The technology industry is preparing for the Internet of things, a type of computing characterized by small, often dumb, usually unseen computers attached to objects. These devices sense and transmit data about the environment or offer new means of controlling it.
For more than a decade technologists have predicted and argued about the onslaught of these ubiquitous devices. “There is a lot of quibbling about what to call it, but there’s little doubt that we’re seeing the inklings of a new class of computer,” says David Blaauw, who leads a lab at the University of Michigan that makes functioning computers no bigger than a typed letter o.
A key feature is very cheap radios, etched right into silicon. There’s one in your smartphone. But now prices are falling to around $5. As they get cheaper, it’s becoming affordable to connect more things, like sewer pipes or trash cans. At the University of California, Berkeley, researchers are even designing computers the size of a pinhead to collect data inside the brain and transmit it through the skull. The idea is that human bodies will join the network, too (see “The Internet of You”).
It can all sound far-fetched and overhyped. Does anyone really need a smart coffee pot or a refrigerator with a Web browser? Plenty of the inventions do seem silly. On Amazon, product reviewers have had a field day with a $78 digital “egg minder” that reports to a smartphone which egg in a refrigerator is oldest. “Wonderful product!” sneered one. “So many gray hairs avoided by never having to worry about my eggs again.”
Yet for every killer app that wasn’t, there’s another computer-sensor combination that has quietly added to the capabilities of some machine. Since 2007, for instance, every new car in the United States has had a chip in each tire that measures pressure and sends data by radio to the car’s central computer. It’s starting to add up. The average new car has 60 microprocessors in it, according to the Center for Automotive Research. Electronics account for 40 percent of the cost of making a car.
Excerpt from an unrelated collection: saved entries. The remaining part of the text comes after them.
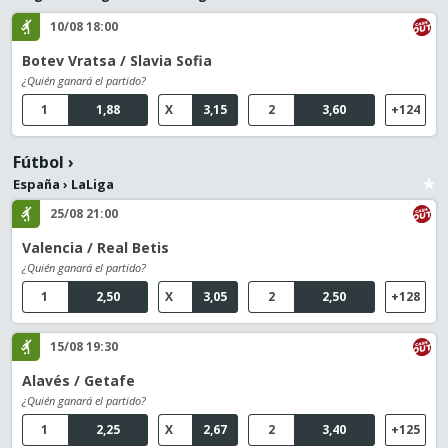
10/08 18:00
Botev Vratsa / Slavia Sofia
¿Quién ganará el partido?
1
1,88
X
3,15
2
3,60
+124
Fútbol
›
España
›
LaLiga
25/08 21:00
Valencia / Real Betis
¿Quién ganará el partido?
1
2,50
X
3,05
2
2,50
+128
15/08 19:30
Alavés / Getafe
¿Quién ganará el partido?
1
2,25
X
2,67
2
3,40
+125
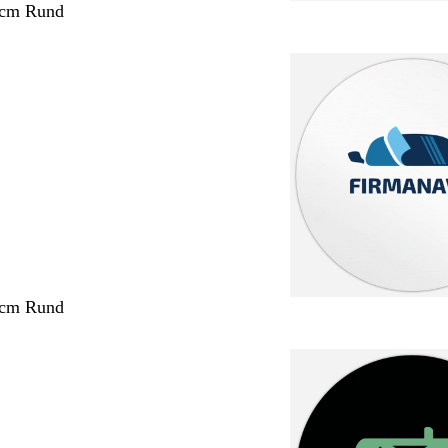
 cm Rund
 cm Rund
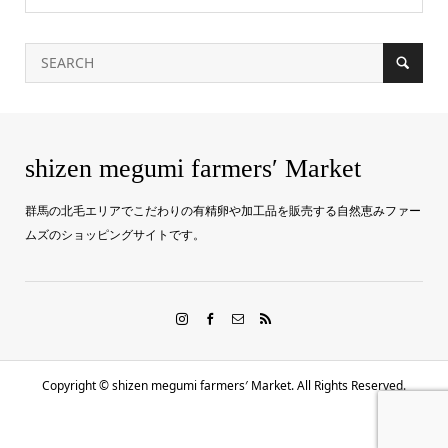
shizen megumi farmers′ Market
群馬の北毛エリアでこだわりの有精卵や加工品を販売する自然恵みファー
ムズのショッピングサイトです。
Copyright ©
shizen megumi farmers′ Market. All Rights Reserved.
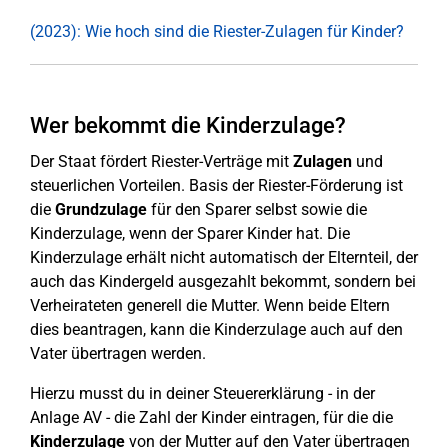
(2023): Wie hoch sind die Riester-Zulagen für Kinder?
Wer bekommt die Kinderzulage?
Der Staat fördert Riester-Verträge mit
Zulagen
und
steuerlichen Vorteilen. Basis der Riester-Förderung ist
die
Grundzulage
für den Sparer selbst sowie die
Kinderzulage, wenn der Sparer Kinder hat. Die
Kinderzulage erhält nicht automatisch der Elternteil, der
auch das Kindergeld ausgezahlt bekommt, sondern bei
Verheirateten generell die Mutter. Wenn beide Eltern
dies beantragen, kann die Kinderzulage auch auf den
Vater übertragen werden.
Hierzu musst du in deiner Steuererklärung - in der
Anlage AV - die Zahl der Kinder eintragen, für die die
Kinderzulage
von der Mutter auf den Vater übertragen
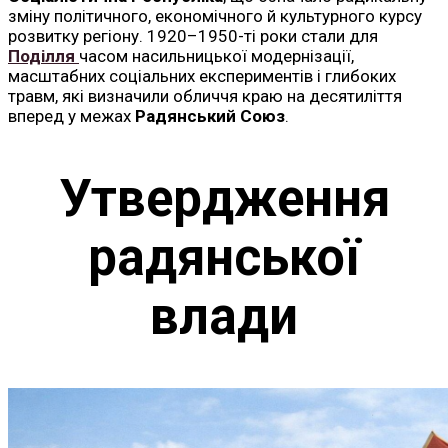
зміну політичного, економічного й культурного курсу
розвитку регіону. 1920–1950-ті роки стали для
Поділля
часом насильницької модернізації,
масштабних соціальних експериментів і глибоких
травм, які визначили обличчя краю на десятиліття
вперед у межах
Радянський Союз
.
Утвердження
радянської
влади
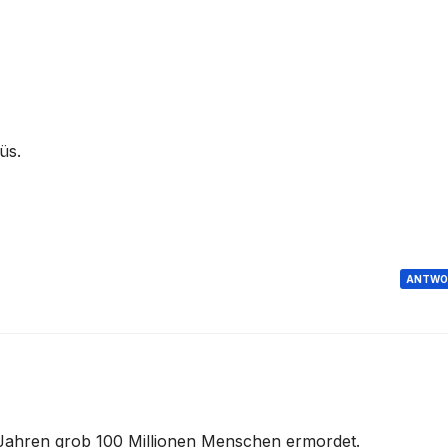
üs.
ANTWO
0 Jahren grob 100 Millionen Menschen ermordet.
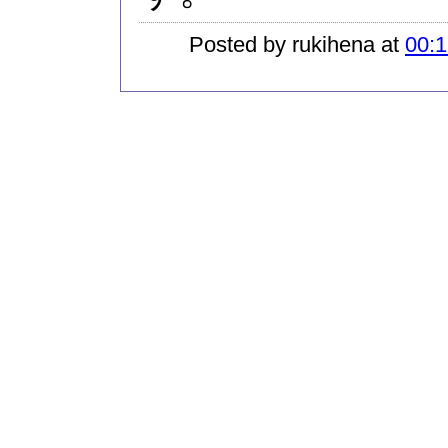
Posted by rukihena at
00:1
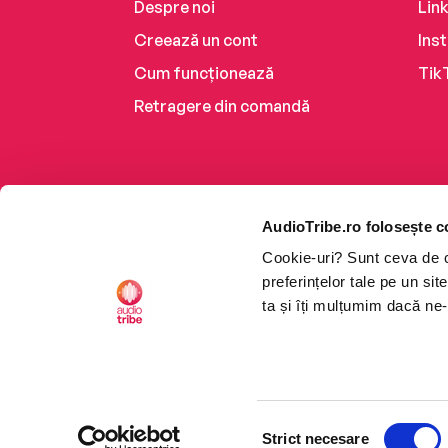
Despre noi
Lin
Creează un cont
Ins
Cum funcționează
Tik
Retragere din comandă
AudioTribe.ro folosește c
Cookie-uri? Sunt ceva de ca
preferințelor tale pe un si
ta și îți mulțumim dacă ne-
Platforma de audiobooks ș
Selecția
CTRL+F2
CTRL+F2
©2026 Nemo EPG SRL. Toat
Strict necesare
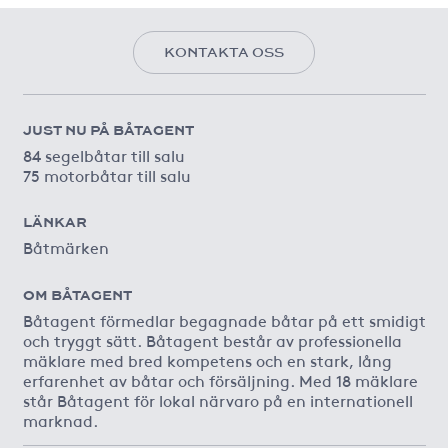
KONTAKTA OSS
JUST NU PÅ BÅTAGENT
84 segelbåtar till salu
75 motorbåtar till salu
LÄNKAR
Båtmärken
OM BÅTAGENT
Båtagent förmedlar begagnade båtar på ett smidigt
och tryggt sätt. Båtagent består av professionella
mäklare med bred kompetens och en stark, lång
erfarenhet av båtar och försäljning. Med 18 mäklare
står Båtagent för lokal närvaro på en internationell
marknad.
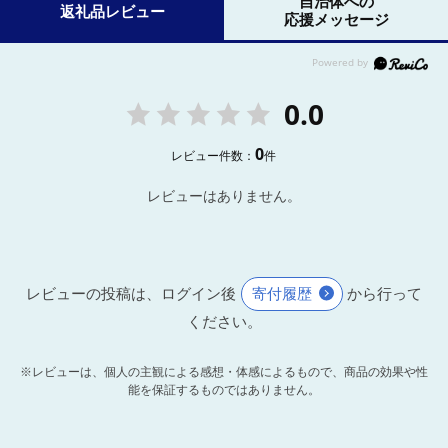
自治体への
返礼品レビュー
応援メッセージ
0.0
0
レビュー件数：
件
レビューはありません。
レビューの投稿は、ログイン後
寄付履歴
から行って
ください。
※レビューは、個人の主観による感想・体感によるもので、商品の効果や性
能を保証するものではありません。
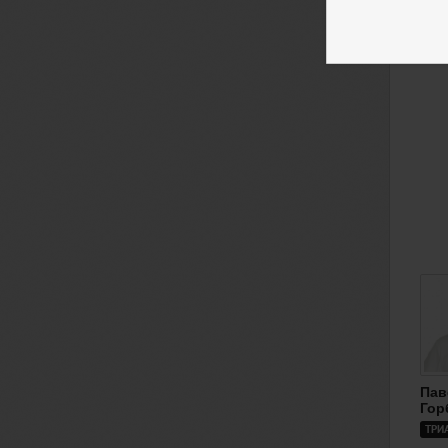
Гор
ТРИ
Пав
Гор
ТРИ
The Internet of things is especially important for companies that sell network equipment, like Cisco Systems. Cisco has been enthusiastically predicting that 50 billion “things” could be connected to communications networks within six years, up from around 10 billion mobile phones and PCs today (see “Silicon Valley to Get a Cellular Network, Just for Things”). Another beneficiary is the $300 billion semiconductor industry. As Blaauw notes, “Every time there has been a new class of computing, the total revenue for that class was larger than the previous ones. If that trend holds, it means the Internet of things will be bigger yet again.”
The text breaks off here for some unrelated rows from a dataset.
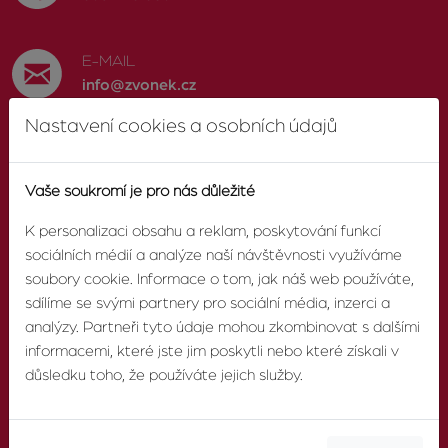
E-MAIL
info@zvonek.cz
Nastavení cookies a osobních údajů
SOCIÁLNÍ SÍTĚ
Facebook
Vaše soukromí je pro nás důležité
K personalizaci obsahu a reklam, poskytování funkcí
sociálních médií a analýze naší návštěvnosti využíváme
soubory cookie. Informace o tom, jak náš web používáte,
O AGENTUŘE
sdílíme se svými partnery pro sociální média, inzerci a
analýzy. Partneři tyto údaje mohou zkombinovat s dalšími
informacemi, které jste jim poskytli nebo které získali v
O nás
důsledku toho, že používáte jejich služby.
Pobočky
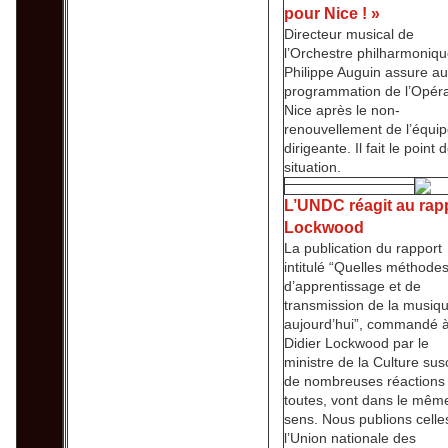
pour Nice ! »
Directeur musical de
l’Orchestre philharmoniqu
Philippe Auguin assure au
programmation de l’Opér
Nice après le non-
renouvellement de l’équi
dirigeante. Il fait le point 
situation.
L’UNDC réagit au rap
Lockwood
La publication du rapport
intitulé “Quelles méthode
d’apprentissage et de
transmission de la musiq
aujourd’hui”, commandé 
Didier Lockwood par le
ministre de la Culture sus
de nombreuses réactions 
toutes, vont dans le mêm
sens. Nous publions celle
l’Union nationale des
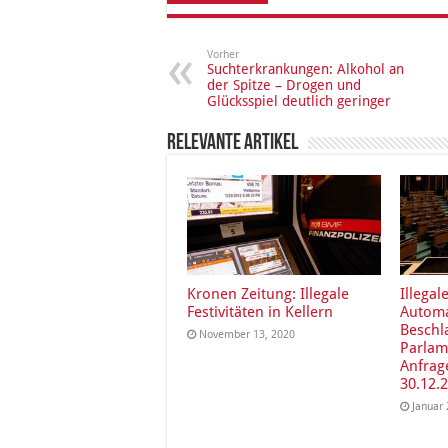
Vorher
Suchterkrankungen: Alkohol an
der Spitze – Drogen und
Glücksspiel deutlich geringer
Relevante Artikel
Kronen Zeitung: Illegale
Illegal
Festivitäten in Kellern
Autom
Besch
November 13, 2020
Parlam
Anfrag
30.12.
Januar 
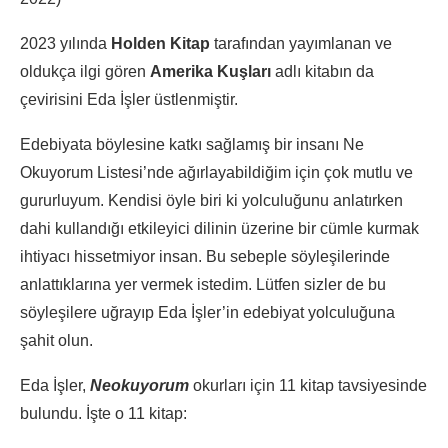
2023 yılında
Holden Kitap
tarafından yayımlanan ve
oldukça ilgi gören
Amerika Kuşları
adlı kitabın da
çevirisini Eda İşler üstlenmiştir.
Edebiyata böylesine katkı sağlamış bir insanı Ne
Okuyorum Listesi’nde ağırlayabildiğim için çok mutlu ve
gururluyum. Kendisi öyle biri ki yolculuğunu anlatırken
dahi kullandığı etkileyici dilinin üzerine bir cümle kurmak
ihtiyacı hissetmiyor insan. Bu sebeple söyleşilerinde
anlattıklarına yer vermek istedim. Lütfen sizler de bu
söyleşilere uğrayıp Eda İşler’in edebiyat yolculuğuna
şahit olun.
Eda İşler,
Neokuyorum
okurları için 11 kitap tavsiyesinde
bulundu. İşte o 11 kitap:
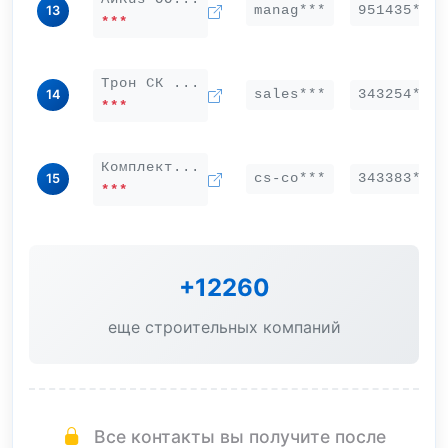
manag***
951435***
13
***
Трон СК ...
sales***
343254***
14
***
Комплект...
cs-co***
343383***
15
***
+12260
еще строительных компаний
Все контакты вы получите после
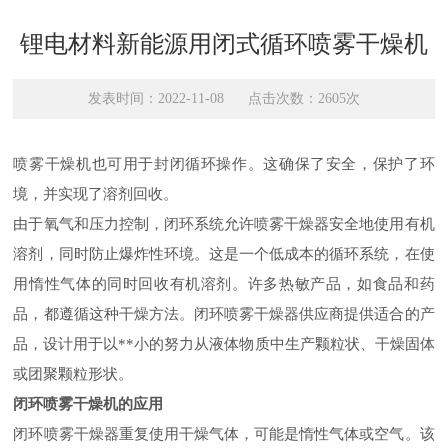
锂电材料新能源用闭式循环喷雾干燥机
发表时间：2022-11-08 点击次数：2605次
喷雾干燥机也可用于封闭循环操作。这确保了安全，保护了环
境，并实现了溶剂回收。
由于氧气和压力控制，闭环系统允许喷雾干燥器安全地使用有机
溶剂，同时防止爆炸性环境。这是一个低成本的循环系统，在使
用惰性气体的同时回收有机溶剂。许多热敏产品，如食品和药
品，都遵循这种干燥方法。闭环喷雾干燥器供应商提供适合的产
品，设计用于以**小的努力从液体物质中生产颗粒状、干燥固体
或团聚颗粒形状。
闭环喷雾干燥机的应用
闭环喷雾干燥器重复使用干燥气体，可能是惰性气体或空气。该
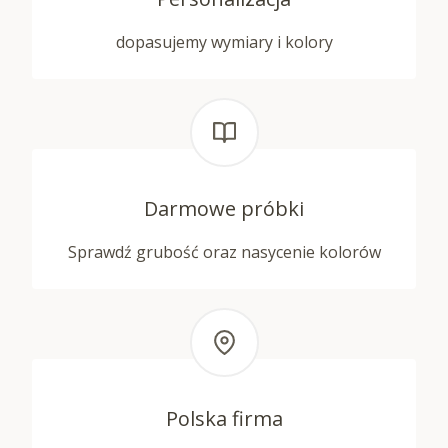
dopasujemy wymiary i kolory
Darmowe próbki
Sprawdź grubość oraz nasycenie kolorów
Polska firma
But every shift promises pain, too. Large companies like Intel are already reeling from the rapid emergence of smartphones. Intel, with its powerful, power-hungry chips, was shut out of phones. So was Microsoft. Now both these companies, and many others, are groping to find the winning combination of software, interfaces, and processors for whatever comes next.
And it’s not just technology companies that must stay alert this time around. The reason, explains Marshall Van Alstyne, a professor at Boston University, is that as ordinary products become connected, their manufacturers may enter information businesses whose economics are alien to them. It’s one thing to manufacture shoes, but what about a shoe that communicates? Products could turn out to be valuable mainly as the basis for new services. “You might find the data is more valuable than the shoe,” says Van Alstyne (see “The Economics of the Internet of Things” and “The Light Bulb Gets a Digital Makeover”).
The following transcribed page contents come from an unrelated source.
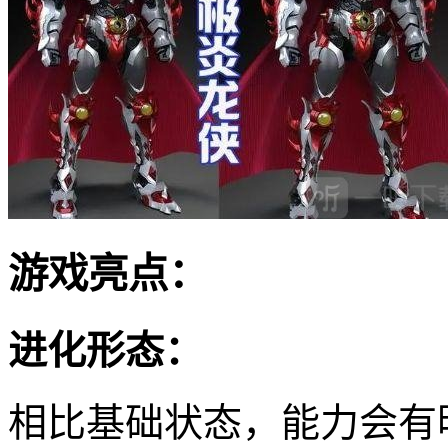
游戏亮点：
进化形态：
相比基础状态，能力会有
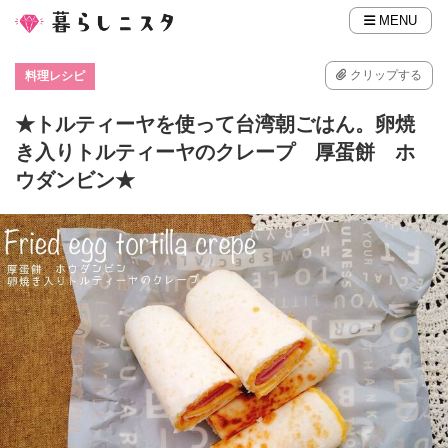
MENU
クリップする
料理レシピ
★トルティーヤを使って台湾朝ごはん。卵焼
き入りトルティーヤのクレープ 厚蛋餅 ホ
ウダンビン★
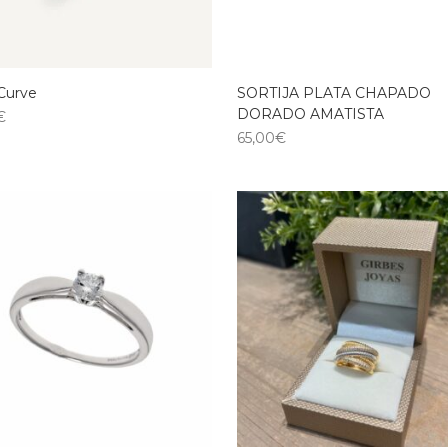
 Curve
SORTIJA PLATA CHAPADO
DORADO AMATISTA
€
65,00
€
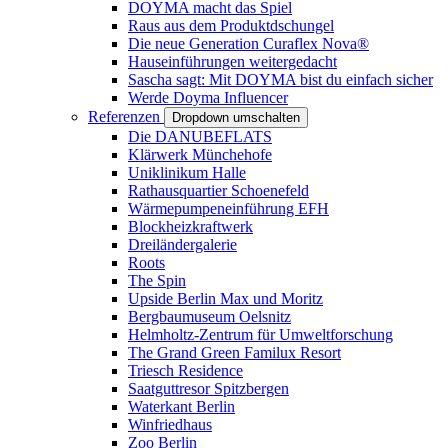
DOYMA macht das Spiel
Raus aus dem Produktdschungel
Die neue Generation Curaflex Nova®
Hauseinführungen weitergedacht
Sascha sagt: Mit DOYMA bist du einfach sicher
Werde Doyma Influencer
Referenzen
Dropdown umschalten
Die DANUBEFLATS
Klärwerk Münchehofe
Uniklinikum Halle
Rathausquartier Schoenefeld
Wärmepumpeneinführung EFH
Blockheizkraftwerk
Dreiländergalerie
Roots
The Spin
Upside Berlin Max und Moritz
Bergbaumuseum Oelsnitz
Helmholtz-Zentrum für Umweltforschung
The Grand Green Familux Resort
Triesch Residence
Saatguttresor Spitzbergen
Waterkant Berlin
Winfriedhaus
Zoo Berlin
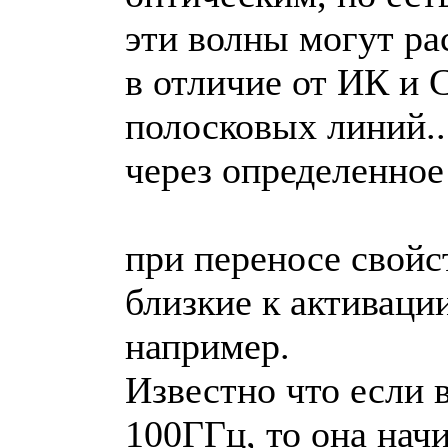
эти волны могут ра
в отличие от ИК и 
полосковых линий..
через определенное 
при переносе свойс
близкие к активаци
например.
Известно что если 
100ГГц, то она начи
In this MIT Technology Review business report we decided to explore the big question of what new businesses will arise as things get connected. One company making the point is Nest Labs, maker of a slick-looking smart thermostat that’s coupled to the Internet. Nest, which was acquired by Google this year, has been clobbering rival thermostat makers. But now that it has a network of thermostats and can control them from afar, it’s starting to offer services to electric utilities. On hot days it can selectively turn down air conditioners, controlling demand (see “The Lowly Thermostat, Now Minter of Megawatts”).
Nest’s tests with utilities are still small. But one day, with a few bits sent across a network, the company might put a power plant or two out of business. No wonder this year, in his annual letter to shareholders, Jeff Immelt, CEO of General Electric, the world’s largest manufacturer, told his investors that “every industrial company will be a software company” (see “GE’s $1 Billion Software Bet”).
Gordon Bell, a Microsoft researcher and a pioneer of the original computer revolution, believes no one knows exactly what form computing will take on the Internet of things. But he says that’s unsurprising. The importance of the PC and the smartphone became clear only after their development. “The ‘Internet of things’ is a way of saying that more of the world will become part of the network,” he says. “That is what is going on. We are assimilating the world into the computer. It’s just more and more computers.”